Lacy does not have top-end speed, but his quickness and signature spin move make him extremely difficult to bring down in the open field. He's a threat to catch the ball out of the backfield as well, catching 35 balls in 2012.
As a player who will be selected in the mid-to-late first round, Lacy, if healthy, has the potential to emerge as a dominant running back over the coming seasons.
Dud: Marcus Lattimore, RB South Carolina
After watching the video above, it's obvious that Marcus Lattimore has a long road to recovery before he can even think about putting on the pads again. Within the last two seasons, he has torn both of his ACLs and done serious damage to his knee ligaments. As a player who did not have elite speed to begin with, it's hard to imagine Lattimore returning to play consistently at an NFL level.
Although his rehabilitation is reportedly ahead of schedule, it's hard to believe there will be no lingering effects from two major knee operations in such a short period of time. The odds are clearly against Lattimore, but with modern medicine and a little determination, there's no telling what an athlete of his caliber is capable of. Here's to hoping his recovery continues to progress well.

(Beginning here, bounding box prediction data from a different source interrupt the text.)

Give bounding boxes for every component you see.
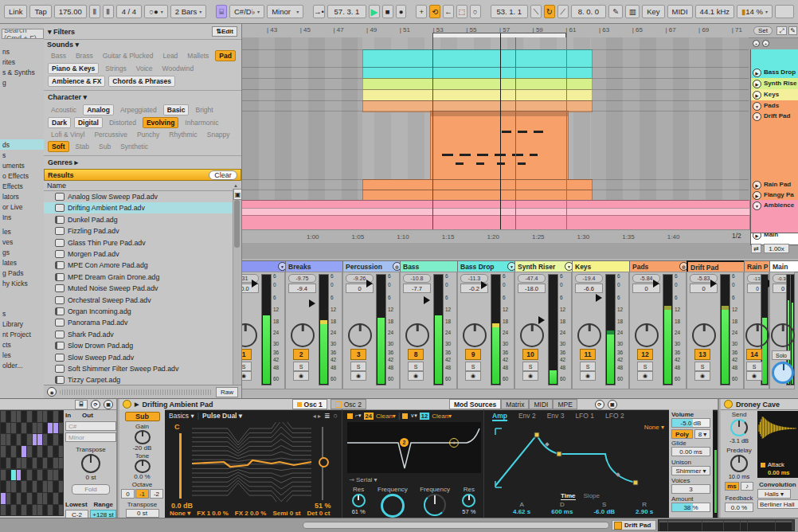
sounds-tag-ambiencefx[interactable]: Ambience & FX	[48, 76, 105, 87]
grid-cell[interactable]	[33, 505, 37, 516]
lowpass-icon[interactable]: ⌐▾	[355, 413, 362, 419]
mixer-strip-13[interactable]: -5.830606121824303642486013S◉	[687, 272, 744, 389]
monitor-icon[interactable]: ◉	[293, 371, 309, 381]
grid-cell[interactable]	[27, 470, 32, 481]
predelay-knob[interactable]	[730, 455, 748, 472]
list-item[interactable]: Muted Noise Sweep Pad.adv	[44, 283, 242, 294]
draw-region-button[interactable]: ⬚	[456, 5, 467, 18]
draw-mode-button[interactable]: ✎	[608, 5, 623, 18]
monitor-icon[interactable]: ◉	[350, 371, 366, 381]
midi-map-button[interactable]: MIDI	[667, 5, 693, 18]
fold-icon[interactable]: ▼	[753, 112, 761, 121]
device-thumbnail[interactable]	[776, 521, 792, 531]
sidebar-item-ntproject[interactable]: nt Project	[0, 329, 45, 339]
mixer-strip-2[interactable]: -9.75-9.460612182430364248602S◉	[285, 272, 342, 389]
env-param-a[interactable]: A4.62 s	[513, 501, 530, 515]
solo-button[interactable]: S	[408, 362, 424, 371]
mixer-track-name-breaks[interactable]: Breaks	[285, 260, 347, 272]
arrangement-position-display[interactable]: 57. 3. 1	[327, 5, 366, 18]
grid-cell[interactable]	[37, 458, 42, 469]
grid-cell[interactable]	[27, 493, 32, 504]
res1-knob[interactable]	[352, 494, 366, 507]
fader-handle[interactable]	[309, 299, 315, 307]
osc-gain-slider[interactable]	[179, 433, 182, 499]
list-item[interactable]: Analog Slow Sweep Pad.adv	[44, 191, 242, 202]
loop-length-field[interactable]: 8. 0. 0	[571, 5, 607, 18]
solo-button[interactable]: S	[746, 362, 762, 371]
pan-knob[interactable]	[405, 323, 429, 347]
character-tag-sub[interactable]: Sub	[96, 142, 114, 151]
grid-cell[interactable]	[22, 481, 26, 492]
grid-cell[interactable]	[22, 493, 26, 504]
grid-cell[interactable]	[53, 481, 58, 492]
mixer-track-name-main[interactable]: Main	[769, 260, 798, 272]
grid-cell[interactable]	[37, 470, 42, 481]
mixer-track-name-pads[interactable]: Pads◎	[629, 260, 691, 272]
grid-cell-active[interactable]	[11, 470, 16, 481]
peak-level-display[interactable]: -10.8	[403, 274, 431, 283]
arrangement-view[interactable]: | 43| 45| 47| 49| 51| 53| 55| 57| 59| 61…	[225, 24, 798, 259]
drift-device-header[interactable]: ▶Drifting Ambient PadOsc 1Osc 2Mod Sourc…	[119, 399, 718, 410]
grid-cell[interactable]	[37, 411, 42, 422]
pan-zoom-icon[interactable]: ⇄	[751, 244, 761, 253]
add-track-icon[interactable]: +	[753, 40, 760, 47]
track-activator-button[interactable]: 9	[465, 349, 481, 360]
horizontal-scrollbar[interactable]	[303, 522, 609, 529]
volume-field[interactable]: -6.6	[575, 284, 603, 293]
metronome-icon[interactable]: ⫴	[89, 5, 100, 18]
grid-cell[interactable]	[22, 434, 26, 445]
list-item[interactable]: Slow Drown Pad.adg	[44, 340, 242, 351]
grid-cell[interactable]	[6, 458, 11, 469]
fold-button[interactable]: Fold	[72, 484, 110, 495]
pan-knob[interactable]	[520, 323, 544, 347]
track-activator-button[interactable]: 11	[580, 349, 596, 360]
env-param-r[interactable]: R2.90 s	[636, 501, 653, 515]
grid-cell[interactable]	[37, 446, 42, 457]
env-tab-env3[interactable]: Env 3	[547, 412, 565, 421]
grid-cell-active[interactable]	[48, 423, 53, 434]
env-tab-amp[interactable]: Amp	[492, 412, 507, 421]
grid-cell[interactable]	[6, 481, 11, 492]
grid-cell[interactable]	[11, 458, 16, 469]
follow-button[interactable]: →•	[313, 5, 325, 18]
peak-level-display[interactable]: -19.4	[575, 274, 603, 283]
time-signature-field[interactable]: 4 / 4	[116, 5, 143, 18]
crossfade-knob[interactable]	[772, 362, 794, 384]
send-knob[interactable]	[730, 419, 748, 436]
grid-cell[interactable]	[53, 493, 58, 504]
punch-in-button[interactable]: ⟍	[530, 5, 542, 18]
grid-cell[interactable]	[17, 411, 22, 422]
filter2-on-icon[interactable]	[402, 413, 408, 419]
track-activator-button[interactable]: 13	[694, 349, 710, 360]
character-tag-synthetic[interactable]: Synthetic	[117, 142, 151, 151]
octave-option--2[interactable]: -2	[150, 489, 163, 499]
list-item[interactable]: Morgen Pad.adv	[44, 248, 242, 260]
character-tag-punchy[interactable]: Punchy	[134, 130, 162, 139]
capture-midi-button[interactable]: +	[416, 5, 427, 18]
tab-modsources[interactable]: Mod Sources	[449, 399, 501, 409]
grid-cell[interactable]	[27, 434, 32, 445]
track-activator-button[interactable]: 12	[637, 349, 653, 360]
clip-area[interactable]	[225, 37, 749, 229]
sidebar-item-les[interactable]: les	[0, 226, 45, 237]
grid-cell[interactable]	[27, 446, 32, 457]
solo-button[interactable]: S	[522, 362, 538, 371]
overdub-button[interactable]: ⟲	[429, 5, 440, 18]
character-section-label[interactable]: Character ▾	[44, 90, 241, 104]
pan-knob[interactable]	[348, 323, 372, 347]
grid-cell[interactable]	[1, 458, 6, 469]
grid-cell[interactable]	[43, 446, 48, 457]
solo-button[interactable]: S	[580, 362, 596, 371]
grid-cell[interactable]	[6, 505, 11, 516]
character-tag-percussive[interactable]: Percussive	[91, 130, 131, 139]
grid-cell[interactable]	[48, 446, 53, 457]
track-activator-button[interactable]: 14	[746, 349, 762, 360]
pan-knob[interactable]	[577, 323, 601, 347]
draw-mode-icon[interactable]: ✎	[788, 26, 797, 35]
mixer-strip-12[interactable]: -5.840606121824303642486012S◉	[629, 272, 687, 389]
mixer-track-name-bass[interactable]: Bass	[400, 260, 462, 272]
fold-icon[interactable]: ▼	[753, 102, 761, 111]
sidebar-item-lates[interactable]: lates	[0, 257, 45, 268]
env-tab-lfo2[interactable]: LFO 2	[605, 412, 624, 421]
transpose-value[interactable]: 0 st	[126, 509, 159, 518]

Stud: Geno Smith, QB West Virginia
In the right offensive scheme, Geno Smith fits perfectly into an evolving NFL. His ability to run the read-option offense will allow whichever team that drafts him to diversify the playbook and get creative with their system.
Smith does come with some minor character concerns, as he does portray poor body language when games are not going his way. If he wants to be the leader of an NFL offense and earn the respect of veterans in the locker room, Smith needs to clean that up quickly.
Body language aside, Smith can make every throw required of an NFL quarterback. He has the arm strength to throw the deep ball, the accuracy and touch for short to intermediate routes and the mobility to improvise within the pocket.
Smith needs to develop the consistency with which to execute his throws, while also learning how to make better decision under pressure. If he can improve in both those areas, there is no reason why he cannot be a franchise quarterback in the near future.
Dud: Matt Barkley, QB USC
Labeling Matt Barkley as a "dud" has nothing to do with the recent failures of USC quarterbacks in the NFL. Barkley was a highly touted prospect coming out of high school and established himself as the starting quarterback at USC as a freshman. However, he does not have the talent to lead a successful NFL offense, at least not one powered by his throwing arm.
In today's NFL, stretching the field with the deep ball is an essential aspect of creating scoring opportunities. Even if the pass isn't completed, throwing the ball down the field keeps a defense honest and prevents them from stacking the box against the run.
Matt Barkley can throw short and intermediate routes at an NFL level, but his inability to throw accurate deep balls will forever inhibit his chances of carving out a successful NFL career as a starting quarterback.
With that, Barkley has extremely limited mobility within the pocket, as well as an unimpressive 6'2" and 227-pound frame. Unfortunately for Barkley, he compares similarly to New York Jets quarterback Mark Sanchez, who is likely to lost his starting job this offseason.